Options on the camera include wireless metadata input, proxy recording, and variable frame rates (available this Fall), and then AVC-ULTRA recording when it becomes available in 2013 (the AG-HPX600 will not support all AVC-ULTRA formats, however).

AG-HPX600 will be available in the Fall at a targeted suggested list price of less than $16,000 (body only) and less than $18,000 with AG-CVF10 new color viewfinder.

Panasonic also announced that the HPX600 would serve as the camcorder in a new live video uplink solution the company is working on with LiveU. LiveU’s LU40i video uplink device will be linked via the camera interface, giving camera operators a real-time indication of LiveU’s transmission status and video transmission quality. With the LU40i and HPX600, a camera operator will be able to manage the video uplink while shooting.
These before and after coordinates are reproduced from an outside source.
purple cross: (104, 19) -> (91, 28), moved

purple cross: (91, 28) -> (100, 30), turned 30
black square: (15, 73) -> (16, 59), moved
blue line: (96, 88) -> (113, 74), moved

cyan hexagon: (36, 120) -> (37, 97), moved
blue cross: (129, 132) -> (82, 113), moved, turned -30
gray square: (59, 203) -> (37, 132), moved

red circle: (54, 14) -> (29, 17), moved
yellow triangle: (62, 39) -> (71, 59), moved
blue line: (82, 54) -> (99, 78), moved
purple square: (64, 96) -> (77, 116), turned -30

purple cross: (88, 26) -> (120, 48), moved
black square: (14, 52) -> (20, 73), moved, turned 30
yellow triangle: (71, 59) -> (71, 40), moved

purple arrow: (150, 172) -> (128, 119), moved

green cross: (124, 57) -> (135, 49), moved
Think Small: MicroP2 Cards Pack P2 Punch in SD Size Package
The microP2 cards come in an SD card form factor to cut down on media costs. The microP2 card will ensure high-speed transfer, high reliability, and the writing assurance of all P2 frame rates, formats and codecs, as well as Panasonic’s newest compression platform, up to the AVC-Intra200 mode of AVC-ULTRA.

Anyone worried about how this will affect their existing P2 camera workflow can take comfort in the fact that Panasonic simultaneously introduced the microP2 Card Adaptor, which allows 64GB and 32GB microP2 cards to operate in current P2 hardware. The microP2 card adaptor design allows Class 10 or high-quality SD cards (at bit rates only up to 50Mbps) to be used in P2 products in emergency situations.

However, The microP2 card and microP2 card adaptor will not support all P2 products. To use the microP2 card adaptor, a firmware upgrade of current P2 hardware is required and a fee will be charged.

The microP2 media and microP2 Card Adaptor will be available in spring 2013.

Aframe, Panasonic Team Up for PPN
Panasonic also announced an intriguing to new partnership with Aframe (which is well established in Europe but didn’t launch in the U.S. until 2009) to create “the Panasonic Production Network (PPN)”, a cloud video production network that allows professionals to rapidly upload and view their high-quality video from dedicated cloud servers.

Aframe’s cloud network allows users to share, search and collaborate without on-site equipment or full-time staff, and only requires an internet connection. Aframe allows for any original, large broadcast-quality video format in any length to be uploaded, including uncompressed raw footage – not proxies or intermediaries.

Odds and Ends
Other new product introductions included the PT-DZ21 3-chip DLP projector series – the world’s smallest and lightest 20,000 lumen projectors, according to Panasonic – and the expansion of the company’s high-end LCD production monitors with the BT-LH2170 21.5″ and BT-LH1850 18.5″ models.

Panasonic also announced upgrades to the AG-AF100 Large Sensor HD Cinema camera, and the AV-HS410 HD/SD “smart” switcher, AG-HPX250 P2 HD and AG-AC160/AC130 AVCCAM HD handheld camcorders, as well as to the AJ-HPM200 and AJ-HPD2500 solid-state recorders.